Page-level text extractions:
--------------------------------

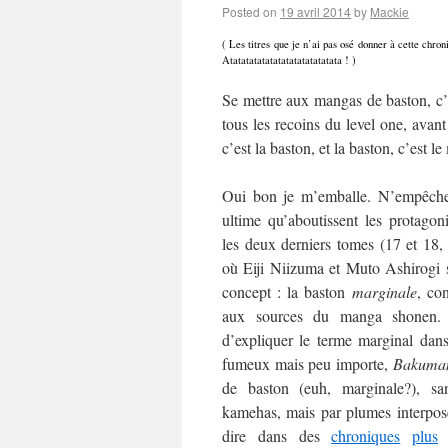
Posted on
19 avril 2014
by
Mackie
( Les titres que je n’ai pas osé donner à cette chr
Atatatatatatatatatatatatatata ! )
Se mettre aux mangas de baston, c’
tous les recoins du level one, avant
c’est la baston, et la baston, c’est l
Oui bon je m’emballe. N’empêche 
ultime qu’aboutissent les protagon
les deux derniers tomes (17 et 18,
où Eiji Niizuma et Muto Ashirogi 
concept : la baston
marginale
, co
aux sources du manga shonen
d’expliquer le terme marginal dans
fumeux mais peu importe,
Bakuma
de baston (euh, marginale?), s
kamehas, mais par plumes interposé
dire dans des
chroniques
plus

--------------------------------

What to do. Copy whichever lines above contain the string "marginale".

Written reply.
marginale
de baston (euh, marginale?), s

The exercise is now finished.